(TASK TO COMPLETE): Select the lines below containing the word "that".

RECORDED INFORMATION section start

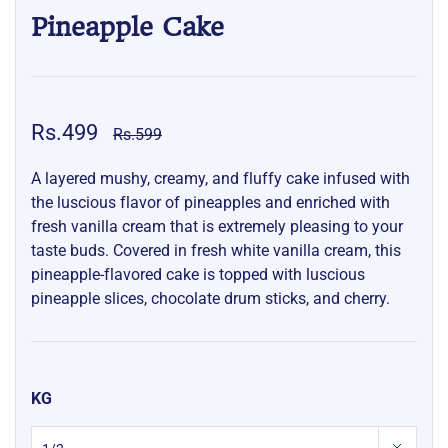
Pineapple Cake
Rs.499
Rs.599
A layered mushy, creamy, and fluffy cake infused with
the luscious flavor of pineapples and enriched with
fresh vanilla cream that is extremely pleasing to your
taste buds. Covered in fresh white vanilla cream, this
pineapple-flavored cake is topped with luscious
pineapple slices, chocolate drum sticks, and cherry.
KG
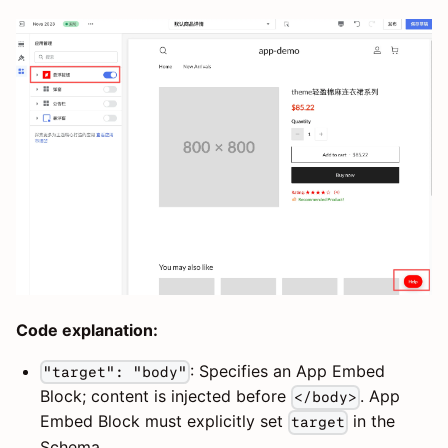
Code explanation:
: Specifies an App Embed
"target": "body"
Block; content is injected before
. App
</body>
Embed Block must explicitly set
in the
target
Schema.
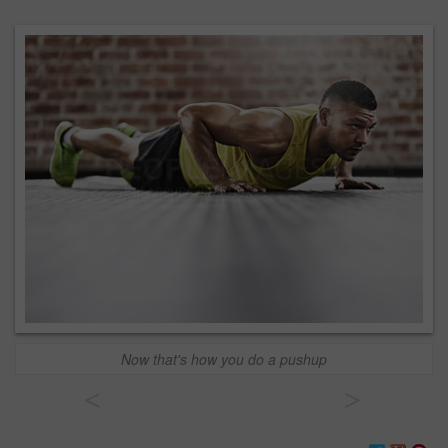
Now that's how you do a pushup
<
>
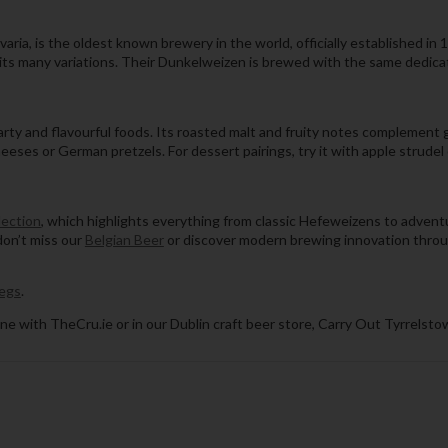
ria, is the oldest known brewery in the world, officially established in 
 its many variations. Their Dunkelweizen is brewed with the same dedic
ty and flavourful foods. Its roasted malt and fruity notes complement g
eeses or German pretzels. For dessert pairings, try it with apple strud
lection
, which highlights everything from classic Hefeweizens to advent
 don’t miss our
Belgian Beer
or discover modern brewing innovation thro
egs
.
ne with TheCru.ie or in our Dublin craft beer store, Carry Out Tyrrelsto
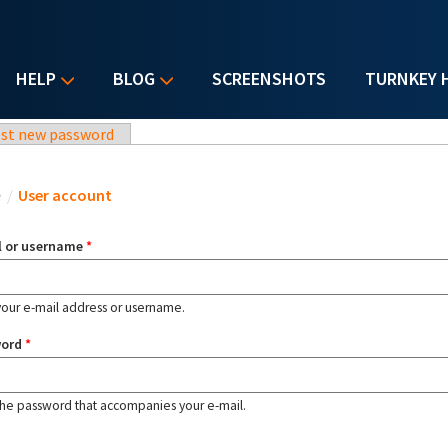
HELP
BLOG
SCREENSHOTS
TURNKEY 
st new password
u are here
e
/
User account
l or username
*
your e-mail address or username.
word
*
the password that accompanies your e-mail.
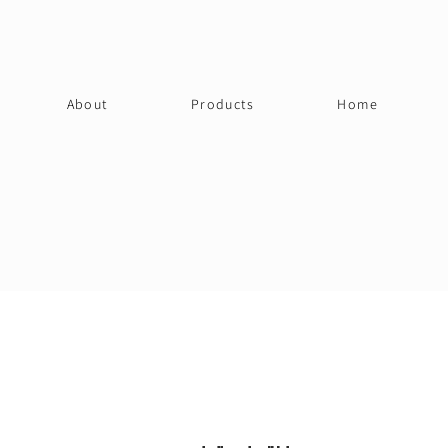
About
Products
Home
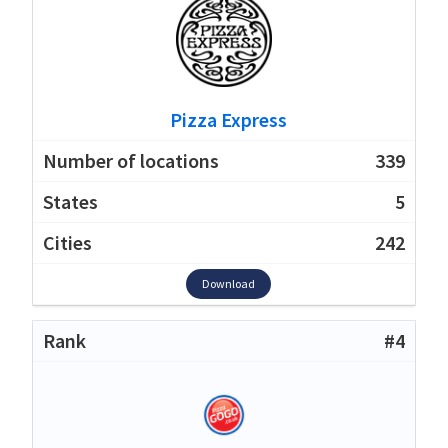
Pizza Express
339
5
242
Download
#4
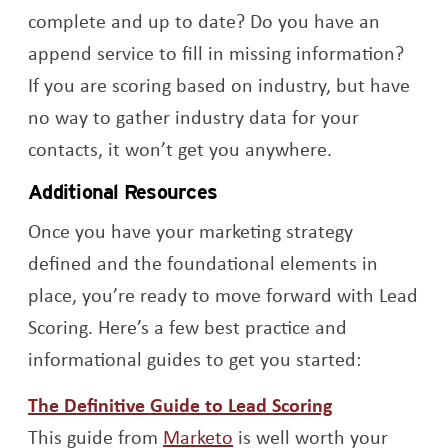
complete and up to date? Do you have an
append service to fill in missing information?
If you are scoring based on industry, but have
no way to gather industry data for your
contacts, it won’t get you anywhere.
Additional Resources
Once you have your marketing strategy
defined and the foundational elements in
place, you’re ready to move forward with Lead
Scoring. Here’s a few best practice and
informational guides to get you started:
Opens a new
The Definitive Guide to Lead Scoring
Opens a new window
This guide from
Marketo
is well worth your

RECORDED INFORMATION section end

(TASK OUTPUT):
fresh vanilla cream that is extremely pleasing to your
Now that's how you do a pushup
the password that accompanies your e-mail.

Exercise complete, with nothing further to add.